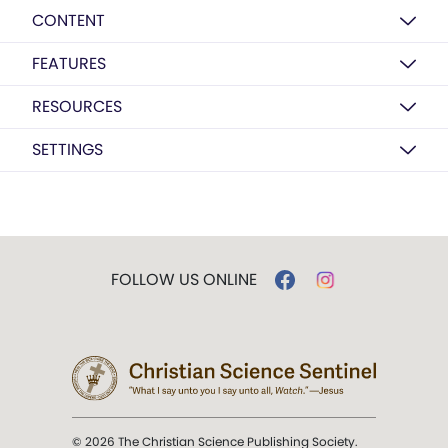
CONTENT
FEATURES
RESOURCES
SETTINGS
FOLLOW US ONLINE
© 2026 The Christian Science Publishing Society.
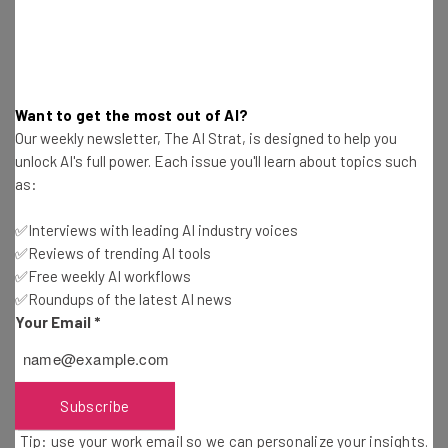
What Is Payroll Software & Does Your Business
Need It?
Adam Rowe
-
3 years ago
Want to get the most out of AI?
Our weekly newsletter, The AI Strat, is designed to help you
Diversity in Tech: Closing the Gap
unlock AI's full power. Each issue you'll learn about topics such
as:
Isobel O'Sullivan
-
3 years ago
✅Interviews with leading AI industry voices
How Much Does Payroll Software Cost? Fees &
✅Reviews of trending AI tools
Hidden Costs
✅Free weekly AI workflows
Duncan Lambden
-
3 years ago
✅Roundups of the latest AI news
Your Email
*
What Is Payroll Tax? FICA vs FUTA Taxes
Explained
Duncan Lambden
-
4 years ago
Subscribe
Tip: use your work email so we can personalize your insights.
BambooHR Pricing Guide and Review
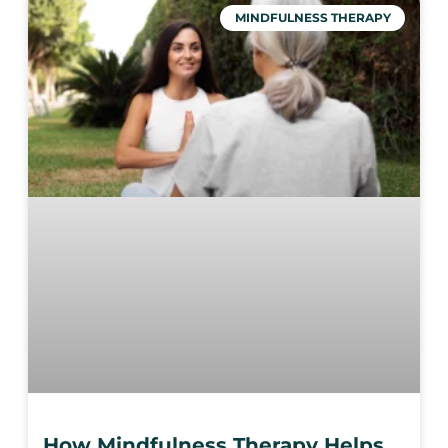
MINDFULNESS THERAPY
How Mindfulness Therapy Helps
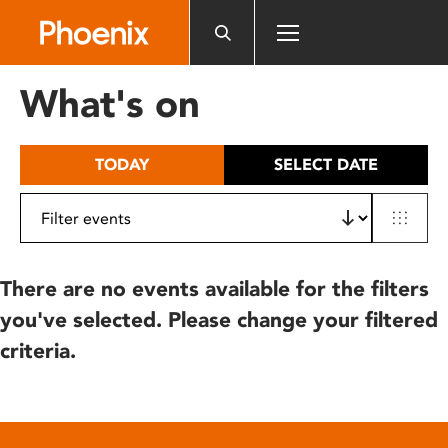
Please
note:
This
website
What's on
includes
an
accessibility
TODAY
SELECT DATE
system.
There are no events available for the filters
you've selected. Please change your filtered
criteria.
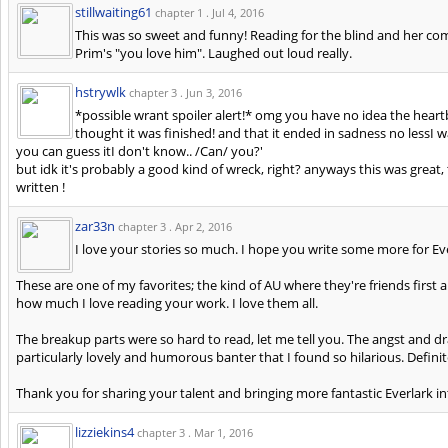
stillwaiting61
chapter 1 .
Jul 4, 2016
This was so sweet and funny! Reading for the blind and her 
Prim's "you love him". Laughed out loud really.
hstrywlk
chapter 3 .
Jun 3, 2016
*possible wrant spoiler alert!* omg you have no idea the heartb
thought it was finished! and that it ended in sadness no lessI wa
you can guess itI don't know.. /Can/ you?'
but idk it's probably a good kind of wreck, right? anyways this was great, 
written !
zar33n
chapter 3 .
Apr 2, 2016
I love your stories so much. I hope you write some more for Ev
These are one of my favorites; the kind of AU where they're friends firs
how much I love reading your work. I love them all.
The breakup parts were so hard to read, let me tell you. The angst and
particularly lovely and humorous banter that I found so hilarious. Defini
Thank you for sharing your talent and bringing more fantastic Everlark i
lizziekins4
chapter 3 .
Mar 1, 2016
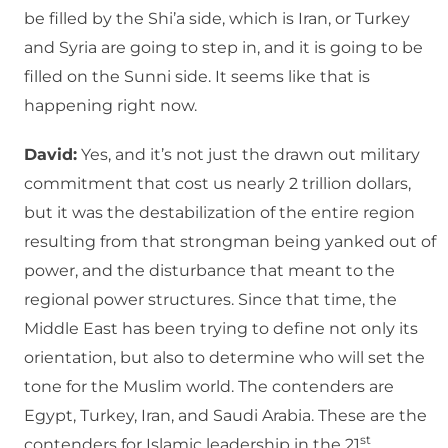
be filled by the Shi’a side, which is Iran, or Turkey
and Syria are going to step in, and it is going to be
filled on the Sunni side. It seems like that is
happening right now.
David:
Yes, and it’s not just the drawn out military
commitment that cost us nearly 2 trillion dollars,
but it was the destabilization of the entire region
resulting from that strongman being yanked out of
power, and the disturbance that meant to the
regional power structures. Since that time, the
Middle East has been trying to define not only its
orientation, but also to determine who will set the
tone for the Muslim world. The contenders are
Egypt, Turkey, Iran, and Saudi Arabia. These are the
st
contenders for Islamic leadership in the 21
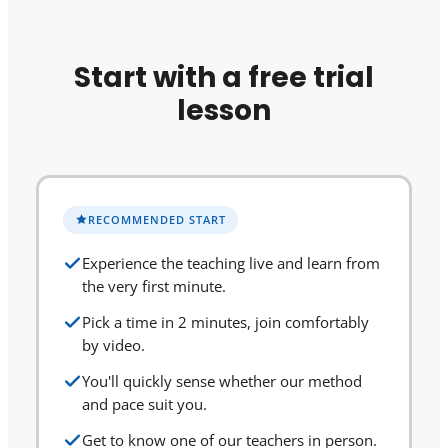
Start with a free trial
lesson
RECOMMENDED START
Experience the teaching live and learn from
the very first minute.
Pick a time in 2 minutes, join comfortably
by video.
You'll quickly sense whether our method
and pace suit you.
Get to know one of our teachers in person.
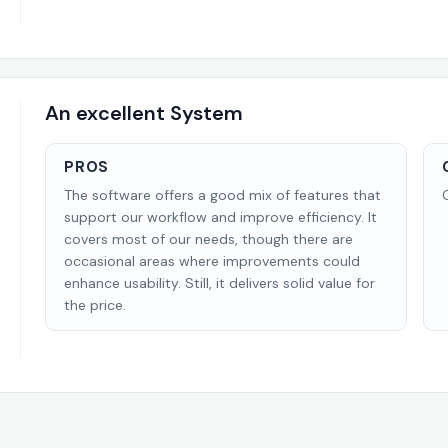
An excellent System
PROS
The software offers a good mix of features that
support our workflow and improve efficiency. It
covers most of our needs, though there are
occasional areas where improvements could
enhance usability. Still, it delivers solid value for
the price.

·····

** Task objective **
Retype the lines exactly as they appear, beginning with the line that contains "Experience the teaching live and learn from" and ending with the final line of the entries, and omit the pictures.

** Result for this task **
Experience the teaching live and learn from
the very first minute.
Pick a time in 2 minutes, join comfortably
by video.
You'll quickly sense whether our method
and pace suit you.
Get to know one of our teachers in person.
An excellent System
PROS
The software offers a good mix of features that
support our workflow and improve efficiency. It
covers most of our needs, though there are
occasional areas where improvements could
enhance usability. Still, it delivers solid value for
the price.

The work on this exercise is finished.